When we remember we are all mad, the mysteries disappear and life stands explained.
– Mark Twain
There are roughly three New Yorks. There is, first, the New York of the man or woman who was born here, who takes the city for granted and accepts its size and its turbulence as natural and inevitable. Second, there is the New York of the commuter — the city that is devoured by locusts each day and spat out each night. Third, there is the New York of the person who was born somewhere else and came to New York in quest of something. […] Commuters give the city its tidal restlessness; natives give it solidity and continuity; but the settlers give it passion.

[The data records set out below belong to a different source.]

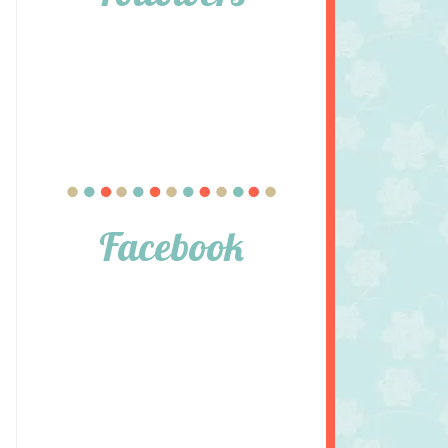
Facebook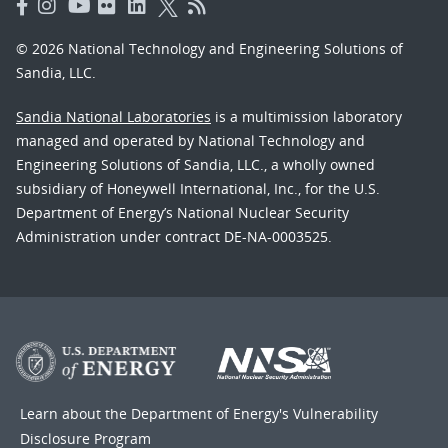
© 2026 National Technology and Engineering Solutions of
Sandia, LLC.
Sandia National Laboratories
is a multimission laboratory
managed and operated by National Technology and
Engineering Solutions of Sandia, LLC., a wholly owned
subsidiary of Honeywell International, Inc., for the U.S.
Department of Energy’s National Nuclear Security
Administration under contract DE-NA-0003525.
Learn about the Department of Energy's
Vulnerability
Disclosure Program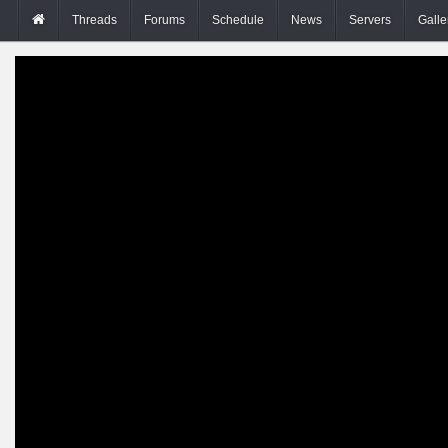
Threads
Forums
Schedule
News
Servers
Galle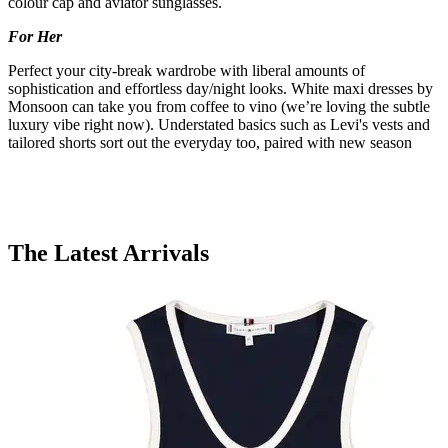
colour cap and aviator sunglasses.
For Her
Perfect your city-break wardrobe with liberal amounts of
sophistication and effortless day/night looks. White maxi dresses by
Monsoon can take you from coffee to vino (we’re loving the subtle
luxury vibe right now). Understated basics such as Levi's vests and
tailored shorts sort out the everyday too, paired with new season
The Latest Arrivals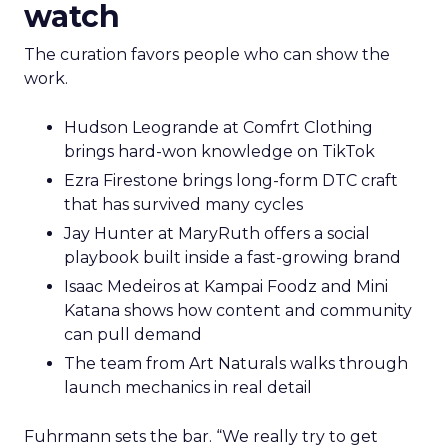
watch
The curation favors people who can show the
work.
Hudson Leogrande at Comfrt Clothing
brings hard-won knowledge on TikTok
Ezra Firestone brings long-form DTC craft
that has survived many cycles
Jay Hunter at MaryRuth offers a social
playbook built inside a fast-growing brand
Isaac Medeiros at Kampai Foodz and Mini
Katana shows how content and community
can pull demand
The team from Art Naturals walks through
launch mechanics in real detail
Fuhrmann sets the bar. “We really try to get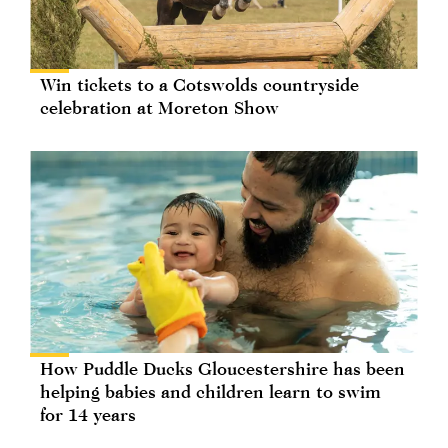
Win tickets to a Cotswolds countryside
celebration at Moreton Show
How Puddle Ducks Gloucestershire has been
helping babies and children learn to swim
for 14 years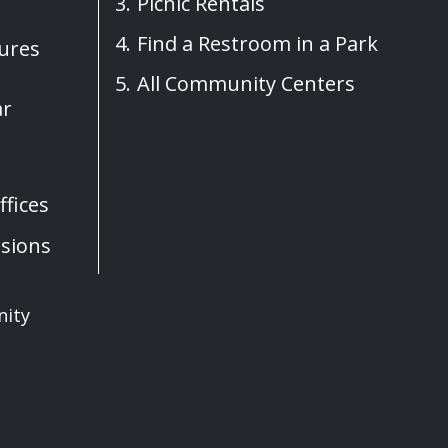
Picnic Rentals
Find a Restroom in a Park
sures
All Community Centers
ar
fices
sions
nity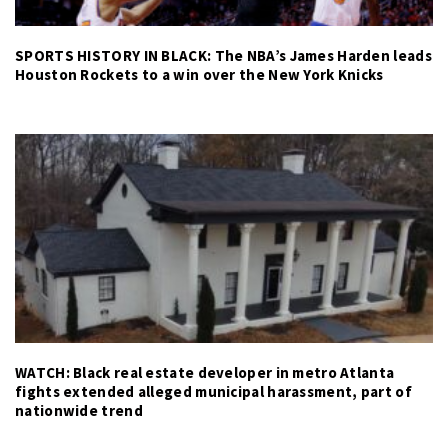
SPORTS HISTORY IN BLACK: The NBA’s James Harden leads
Houston Rockets to a win over the New York Knicks
WATCH: Black real estate developer in metro Atlanta
fights extended alleged municipal harassment, part of
nationwide trend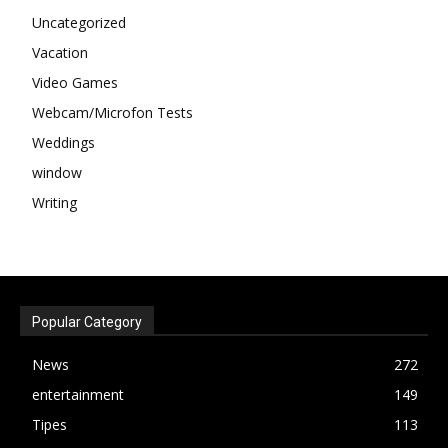
Uncategorized
Vacation
Video Games
Webcam/Microfon Tests
Weddings
window
Writing
Popular Category
News
272
entertainment
149
Tipes
113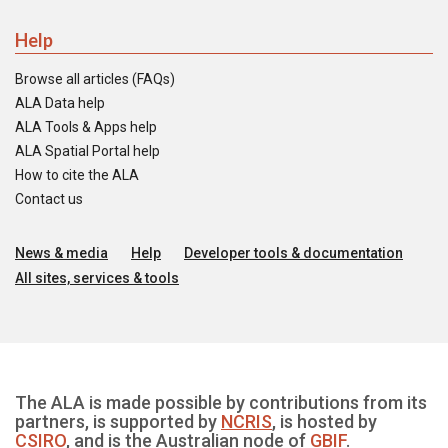
Help
Browse all articles (FAQs)
ALA Data help
ALA Tools & Apps help
ALA Spatial Portal help
How to cite the ALA
Contact us
News & media
Help
Developer tools & documentation
All sites, services & tools
The ALA is made possible by contributions from its
partners, is supported by
NCRIS
, is hosted by
CSIRO
, and is the Australian node of
GBIF
.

– E.B. White, Here is New York
But they enjoin feminists to think small as well, because knocking it off already with the feminine wiles and beauty treatments and self-enstupefication are acts of resistance that anyone can do on her own, in the privacy of her own boudoir, boat, or den. It’s simple to do, and unlike big, slow institutional changes that take decades, ditching femininity can have an immediate impact. The anti-femininityite merely quits shaving her pits, or burns her 5″ platforms or whatever, and presto! Newly liberated from another shackle, she gets to snarl a gratifying “fuck you, Establishment!” at the Establishment, and to feel a little bit more like an actual sovereign entity.
– Twisty Faster, http://blog.iblamethepatriarchy.com/
I could not help it: the restlessness was in my nature; it agitated me to pain sometimes. Then my sole relief was to walk along the corridor of the third story, backward and forward, safe in the silence and solitude of the spot, and allow my mind’s eye to dwell on whatever bright visions rose before it—and, certainly, they were many and glowing; to let my heart be heaved by the exultant movement, which, while it swelled it in trouble, expanded it with life; and, best of all, to open my inward ear to a tale that was never ended—a tale my imagination created and narrated continuously; quickened with all of incident, life, fire, feeling, that I desired and had not in my actual existence.
It is in vain to say human beings ought to be satisfied with tranquility: they must have action; and they will make it if they cannot find it.